* [Directions]
Repeat the listing below word for word, minus the pictures.

* [Record excerpts]
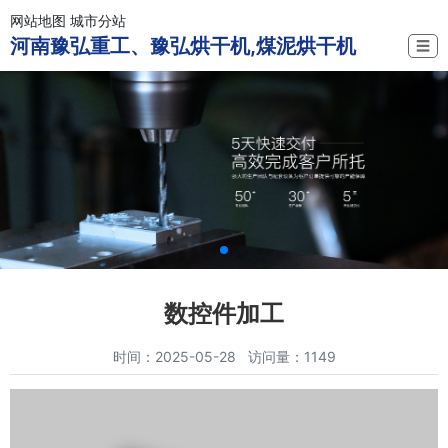
网站地图
城市分站
河南豫弘重工、豫弘烘干机,煤泥烘干机
☰
数控件加工
时间：2025-05-28 访问量：1149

* [Your response]
网站地图
城市分站
河南豫弘重工、豫弘烘干机,煤泥烘干机
☰
数控件加工
时间：2025-05-28 访问量：1149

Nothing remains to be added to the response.